Arizona has the fourth-largest teacher pay gap in the nation, behind only Colorado at almost 36%, Oklahoma at 32.8% and Virginia at 32.7%.

“The financial penalty that teachers face discourages college students from entering the teaching profession and makes it difficult for school districts to keep current teachers in the classroom,” EPI said in the report.

Teacher pay penalties are contributing to a severe teacher shortage in Arizona, as well as across the rest of the country.

“Providing teachers with compensation commensurate with that of other similarly educated professionals is not simply a matter of fairness but is necessary to improve educational outcomes and foster future economic stability of workers, their families, and communities across the U.S.,” EPI said in the report.

EPI is a non-profit think tank created in 1986 with the goal of, “including the needs of low- and middle-income workers in economic policy discussions.”

The average weekly pay for public school teachers in the U.S., when adjusted for inflation, only increased $29 from 1996 to 2021, while weekly wages for other college graduates increased $445 during that time, according to EPI.

And while teachers typically receive more compensation in the form of benefits than those employed in other fields, those benefits typically don’t make up for the wage gap. Even with benefits factored in, the compensation gap for teachers was still at 14% nationally.

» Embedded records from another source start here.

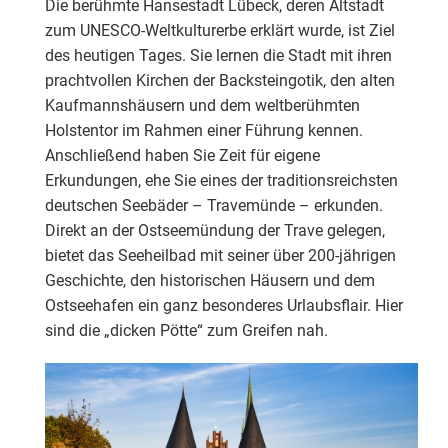
eine wohltuende Meeresbrise und ein sehr gutes Klima
Die berühmte Hansestadt Lübeck, deren Altstadt
zeichnen das Seeheilbad aus.
zum UNESCO-Weltkulturerbe erklärt wurde, ist Ziel
des heutigen Tages. Sie lernen die Stadt mit ihren
prachtvollen Kirchen der Backsteingotik, den alten
Kaufmannshäusern und dem weltberühmten
Holstentor im Rahmen einer Führung kennen.
Anschließend haben Sie Zeit für eigene
Erkundungen, ehe Sie eines der traditionsreichsten
deutschen Seebäder – Travemünde – erkunden.
Direkt an der Ostseemündung der Trave gelegen,
bietet das Seeheilbad mit seiner über 200-jährigen
Geschichte, den historischen Häusern und dem
Ostseehafen ein ganz besonderes Urlaubsflair. Hier
sind die „dicken Pötte“ zum Greifen nah.
Die berühmte Hansestadt Lübeck, deren Altstadt zum
UNESCO-Weltkulturerbe erklärt wurde, ist Ziel des
heutigen Tages. Sie lernen die Stadt mit ihren
prachtvollen Kirchen der Backsteingotik, den alten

As of January, 31% of teaching positions across Arizona were unfilled, according to a survey from the Arizona School Personnel Administrators Association. Since 2016, around a quarter of teaching positions in the state remained unfilled a month into the school year, according to the association’s annual surveys.

“Arizona teacher pay remains one of the lowest in the country, even with the recent teacher salary increases,” the association said in a news release. “The inability to offer competitive salaries severely limits public schools from attracting the best and the brightest. The severity of the teacher shortage must be addressed. Arizona’s leaders must make a collective effort to ensure the recruitment and retention of effective teachers through increased funding. Highly educated and skilled workforce are cornerstones to a growing and thriving economy.”

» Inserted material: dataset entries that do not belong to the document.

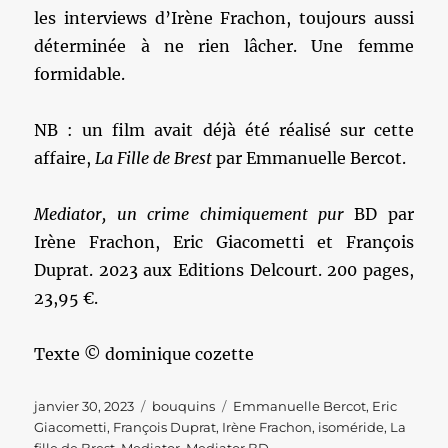
les interviews d’Irène Frachon, toujours aussi
déterminée à ne rien lâcher. Une femme
formidable.
NB : un film avait déjà été réalisé sur cette
affaire,
La Fille de Brest
par Emmanuelle Bercot.
Mediator, un crime chimiquement pur
BD par
Irène Frachon, Eric Giacometti et François
Duprat. 2023 aux Editions Delcourt. 200 pages,
23,95 €.
Texte © dominique cozette
Publié
Catégories
Étiquettes
janvier 30, 2023
bouquins
Emmanuelle Bercot
,
Eric
le
Giacometti
,
François Duprat
,
Irène Frachon
,
isoméride
,
La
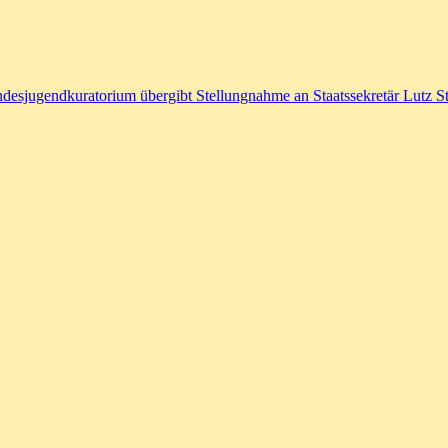
desjugendkuratorium übergibt Stellungnahme an Staatssekretär Lutz S
h Förderung von Medieninitiati
katoren/Eltern
,
Politik
iieren, durch die die vielen Initiativen und Gruppen, die sogar unter s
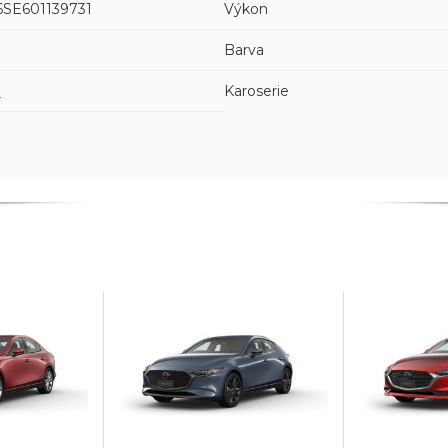
SE601139731
Výkon
Barva
3
Karoserie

Arizona’s low pay for teachers shouldn’t come as a surprise, as the state has historically ranked among those that spend the least on education.

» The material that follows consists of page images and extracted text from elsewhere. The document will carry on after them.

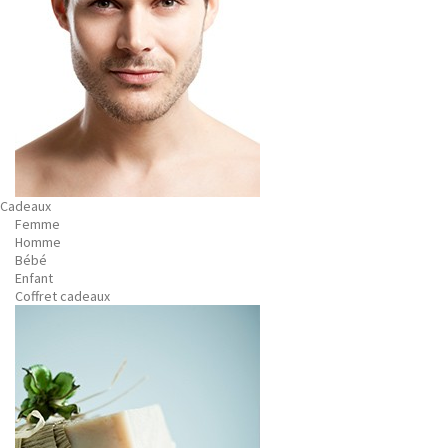
Cadeaux
Femme
Homme
Bébé
Enfant
Coffret cadeaux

In 2020, Arizona had the third-lowest per pupil on K-12 education in the country, according to numbers from the U.S. Census Bureau. And when it came to spending on instruction, Arizona ranked 51st, behind all the states and the District of Columbia.

Teachers in Arizona are paid, on average, among the lowest in the nation, according to a 2021 report from the National Education Association that ranked Arizona at 44th for teacher pay.

Arizona’s 2023 fiscal year budget, signed into law by Gov. Doug Ducey in June, included nearly $600 million in new, permanent public school funding, but it’s unclear how much of that funding will go toward pay increases for teachers. Districts could also face barriers in spending the money allocated in the 2023 budget, unless state legislators agree to lift a spending cap based on a formula put into place more than 40 years ago.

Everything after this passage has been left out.